UN Chief Warns That Cash Flow Problems Will Force Expense Cuts
(Bloomberg) -- UN Secretary-General Antonio Guterres warned member states that the organization is facing “troubling” funding issues as a result of delayed dues payments that will force reductions in non-staff costs.
“This new cash shortfall is unlike those we have experienced previously,” Guterres wrote in a letter Thursday obtained by Bloomberg News. “Our cash flow has never been this low so early in the calendar year, and the broader trend is also concerning: we are running out of cash sooner and staying in the red longer.”
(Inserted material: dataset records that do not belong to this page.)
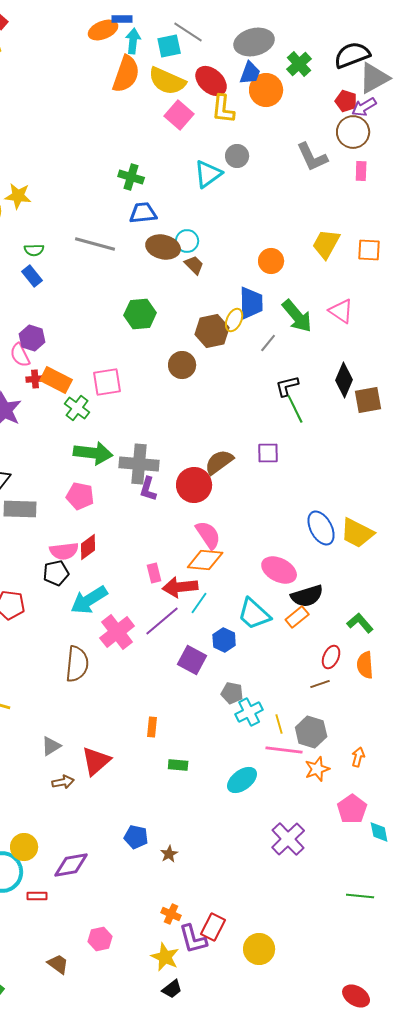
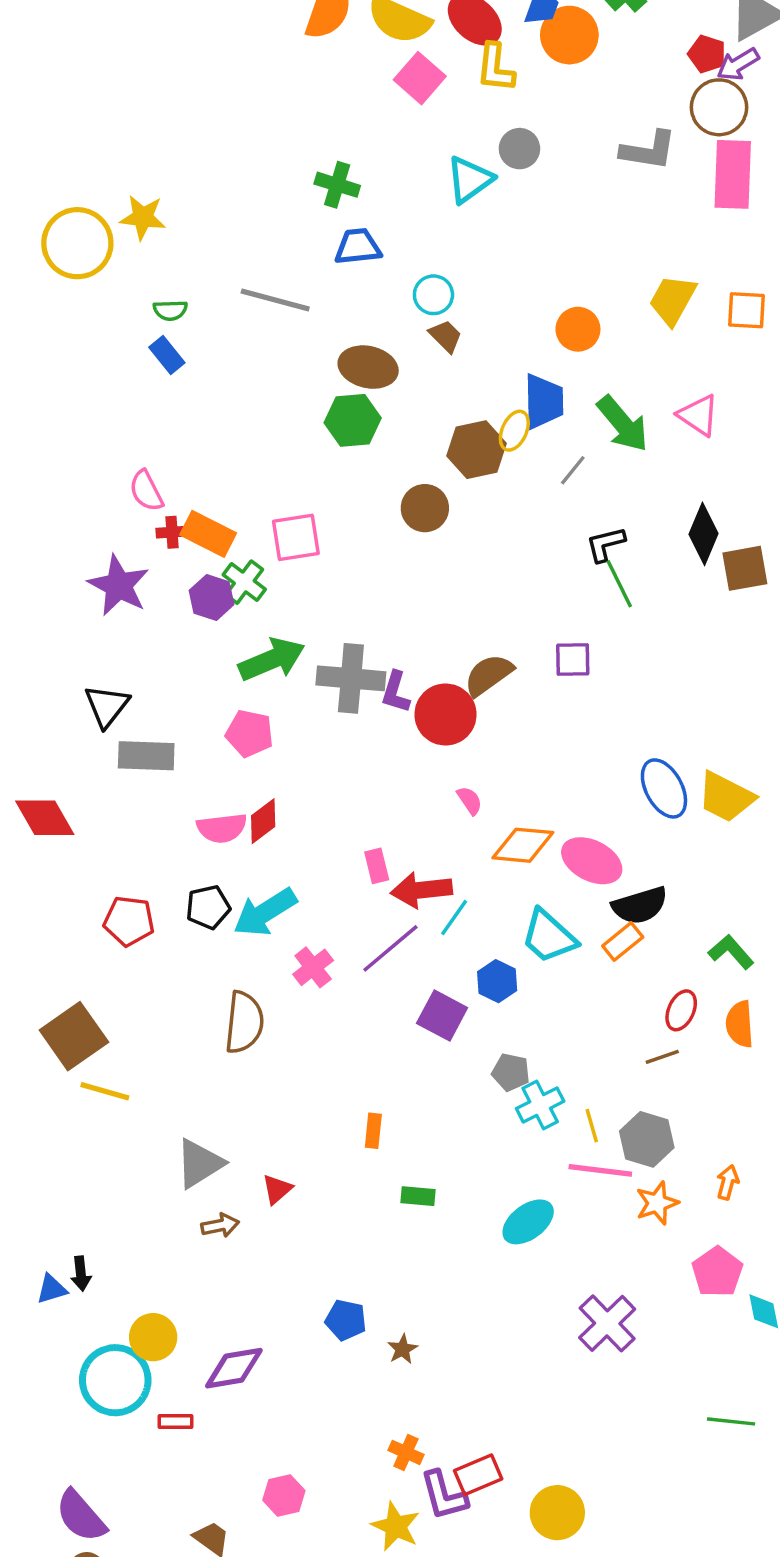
gray L-shape: (312, 157) -> (648, 150), turned -56
pink rectangle: (361, 171) -> (733, 174), size x2.0
brown ellipse: (163, 247) -> (368, 367), moved
purple hexagon: (32, 338) -> (212, 598), moved
green arrow: (93, 453) -> (272, 659), turned -30
purple L-shape: (148, 489) -> (396, 692), moved
pink semicircle: (208, 535) -> (470, 801), size x0.6
orange diamond: (205, 560) -> (523, 845), moved
black pentagon: (56, 573) -> (208, 907), moved
pink cross: (117, 632) -> (313, 967), size x0.7
gray triangle: (51, 746) -> (200, 1163), size x1.5
red triangle: (96, 761) -> (277, 1189), size x0.6
red rectangle: (213, 927) -> (478, 1475), turned 40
Guterres said he’s asking the organization’s management department to seek ways to reduce costs without compromising policy goals and added that he’s “appealed to Member States to pay their assessments on time and in full.”
Guterres’s letter didn’t single out any countries to blame for late or insufficient payments, but, separately, the UN said 112 members have paid their regular budget dues in full so far. Eighty-one nations, including the U.S., Argentina, Syria, Venezuela and Belarus, haven’t done so.
The organization has received $1.49 billion so far this year, down from $1.7 billion at this time last year, according to the UN, and $809 million short of its regular budget.
United Nations member states pay dues based on a formula previously agreed to. The U.S. is the UN’s top contributor, providing about 28 percent of the $7.3 billion peacekeeping budget and approximately 22 percent of the core budget of $2.7 billion.